El VII y el XVI, compuestos cuando aún no tenía contacto ni con Mecenas, ni mucho menos con Augusto, es decir, cuando el poeta era un cero en la vida pública, aflora ya su sentido cívico. En ambos flagela las luchas fratricidas, heredadas del inicial enfrentamiento entre Rómulo y Remo (E VII 1920), y advierte de los peligros de esas discordias, que acabarán por alejar a los ciudadanos valiosos de las cuestiones políticas y hasta de Roma (E XVI).

Su sentir se nos presenta ya maduro en las Odas, sobre todo en las seis que reciben el calificativo de romanas, situadas a la cabeza del tercer libro de la colección.

En ellas nos encontramos con pensamientos tan elevados como el de que es dulce y honrosa la muerte del que cae luchando por su patria (III 2, 13), que el hombre de bien no considera un deshonor un fracaso electoral y no asume ni deja los cargos al dictado del vulgo (ibídem, 1720), que las generaciones venideras van a pagar la negligencia de sus mayores, que ha permitido que se arruinen los templos de los dioses, cuyo favor ha dado a Roma el imperio sobre el orbe (III 6, 18), que la corrupción en el seno de las familias es el origen de todos los males que aquejan a la sociedad (ibídem, 1718).

Al tiempo que pone el dedo en la llaga, Horacio aporta vías de solución cuando aboga para que se fomente la sobriedad y, para regenerar las almas seducidas por la vida fácil, se eduque a los jóvenes en las recias costumbres de los antepasados, cosa nada fácil cuando sus padres, por toda clase de medios, se afanan en acumular para ellos un capital más grande (III 24, 5164).
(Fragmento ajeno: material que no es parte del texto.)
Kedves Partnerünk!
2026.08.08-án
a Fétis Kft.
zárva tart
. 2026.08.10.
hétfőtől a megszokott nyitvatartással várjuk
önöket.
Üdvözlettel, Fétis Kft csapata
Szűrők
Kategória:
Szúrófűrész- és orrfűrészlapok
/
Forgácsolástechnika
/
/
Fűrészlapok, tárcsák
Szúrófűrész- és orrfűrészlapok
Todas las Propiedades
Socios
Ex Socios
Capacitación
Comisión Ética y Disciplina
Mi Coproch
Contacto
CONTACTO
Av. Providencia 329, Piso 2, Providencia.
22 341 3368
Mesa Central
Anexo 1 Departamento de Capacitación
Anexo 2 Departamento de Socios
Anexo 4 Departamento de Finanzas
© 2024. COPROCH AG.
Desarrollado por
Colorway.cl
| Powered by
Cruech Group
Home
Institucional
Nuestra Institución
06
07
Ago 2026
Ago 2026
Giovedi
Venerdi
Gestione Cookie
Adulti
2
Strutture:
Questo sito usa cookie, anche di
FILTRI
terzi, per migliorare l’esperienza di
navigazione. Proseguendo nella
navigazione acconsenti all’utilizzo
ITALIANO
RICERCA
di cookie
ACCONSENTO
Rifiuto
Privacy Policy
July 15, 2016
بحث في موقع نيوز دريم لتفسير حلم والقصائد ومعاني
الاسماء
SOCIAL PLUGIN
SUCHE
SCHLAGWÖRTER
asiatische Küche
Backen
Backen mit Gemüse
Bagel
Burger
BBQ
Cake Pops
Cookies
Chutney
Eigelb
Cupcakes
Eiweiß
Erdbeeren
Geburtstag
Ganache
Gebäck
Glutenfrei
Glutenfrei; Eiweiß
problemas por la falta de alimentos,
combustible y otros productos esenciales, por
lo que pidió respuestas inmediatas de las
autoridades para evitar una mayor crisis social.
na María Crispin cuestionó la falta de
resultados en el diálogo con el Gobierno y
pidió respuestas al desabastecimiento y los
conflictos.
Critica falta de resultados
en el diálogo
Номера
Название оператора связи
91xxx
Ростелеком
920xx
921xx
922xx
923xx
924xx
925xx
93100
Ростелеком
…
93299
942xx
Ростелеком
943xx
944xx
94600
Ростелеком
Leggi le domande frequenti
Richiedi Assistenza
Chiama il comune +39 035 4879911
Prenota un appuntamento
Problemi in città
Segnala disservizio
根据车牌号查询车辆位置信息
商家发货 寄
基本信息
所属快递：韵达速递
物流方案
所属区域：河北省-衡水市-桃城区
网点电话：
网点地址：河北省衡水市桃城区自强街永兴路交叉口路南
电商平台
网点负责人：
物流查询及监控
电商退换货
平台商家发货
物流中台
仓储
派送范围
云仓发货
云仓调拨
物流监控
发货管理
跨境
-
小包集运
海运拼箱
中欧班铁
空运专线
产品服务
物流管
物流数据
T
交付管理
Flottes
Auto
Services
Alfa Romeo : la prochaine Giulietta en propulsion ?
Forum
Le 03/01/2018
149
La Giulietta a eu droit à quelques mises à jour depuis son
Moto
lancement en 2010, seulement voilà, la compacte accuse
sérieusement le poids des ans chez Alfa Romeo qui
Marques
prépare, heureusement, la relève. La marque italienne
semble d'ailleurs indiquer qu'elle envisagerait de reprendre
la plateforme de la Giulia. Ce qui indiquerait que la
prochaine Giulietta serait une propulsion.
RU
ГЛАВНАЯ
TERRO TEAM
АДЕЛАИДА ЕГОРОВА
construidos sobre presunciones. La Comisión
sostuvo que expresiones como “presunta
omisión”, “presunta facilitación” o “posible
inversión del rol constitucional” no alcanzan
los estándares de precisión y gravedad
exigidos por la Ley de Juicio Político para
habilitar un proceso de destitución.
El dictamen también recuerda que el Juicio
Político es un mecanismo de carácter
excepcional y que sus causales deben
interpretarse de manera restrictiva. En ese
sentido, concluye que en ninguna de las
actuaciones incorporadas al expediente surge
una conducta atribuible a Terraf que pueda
Ensalza también las buenas costumbres, que potencian las virtudes de una noble cuna (IV 4, 3336).

Y, como vate oficial, eleva su voz para defender y fomentar la perennidad de la estirpe romana. Esto lo hace ante todo en el Canto secular, en el que una y otra vez se repiten las mismas súplicas a los dioses gemelos. A Apolo se le pide que mantenga la grandeza de Roma (1112), mientras a Diana, la Lucina valedora de los partos, se le invoca para que perpetúe el linaje (17). Y de ambos dioses protectores se espera que «den a los jóvenes docilidad y buenas costumbres (45), descanso a la tranquila vejez (46) y a la Romula gens, riquezas, descendencia y toda suerte de honores» (4548). Naturalmente esto no es todo el Horacio, ni siquiera todo lo que de Horacio nos ofrece la obra que comentamos, que, como decimos más arriba, constituye un esfuerzo encomiable por hacer accesible a un público amplio esta joya de la literatura universal.

Yo destacaría dos aspectos de ese esfuerzo. En primer lugar, la amplitud de su erudición. En efecto, a lo largo de sus casi seiscientas páginas, encontramos una introducción general, en la que, tras la biografía del poeta, se describe su pervivencia a lo largo de los siglos: global hasta el Renacimiento, diferenciada por áreas culturales a partir de la Modernidad. Sigue la historia del texto, tanto en los manuscritos, como en las ediciones y traducciones que han aparecido hasta el momento.

Cada una de las obras va precedida de otra introducción específica, que estudia exhaustivamente el género literario en el que se encuadra, su datación y el lugar que ocupa, tanto en el conjunto de la producción horaciana como en la historia de las letras latinas.

Más meritoria aún me parece la traducción. Es excesiva modestia la repetida excusa de Moralejo, por dar al público una reproducción en prosa del texto horaciano. Yo pondría de relieve, como excelente mérito de estas casi trescientas páginas de texto latino, la conservación del hipérbaton original que da a luz un castellano difícil de superar en fidelidad al sentido y belleza estética.

Es de agradecer esta realización que demuestra una vez más cómo los clásicos, en nuestro caso los latinos, son libros para leer y sobre todo para aprender. Evidentemente los presupuestos de estas obras tienen sólo un valor analógico para nosotros hoy, pero este Horacio, presentado brillantemente de la mano de José Luis Moralejo, nos muestra un camino seguro hacia una humanidad y una ciudadanía dignas de nuestra secular cultura.

AGUSTÍN LÓPEZ KINDLER

 

NOTAS

1 Horacio, Odas. Canto secular. Epodos, Biblioteca Clásica Gredos, 360. Introducción general, traducción y notas de José Luis Moralejo, 583 págs. Madrid, 2007.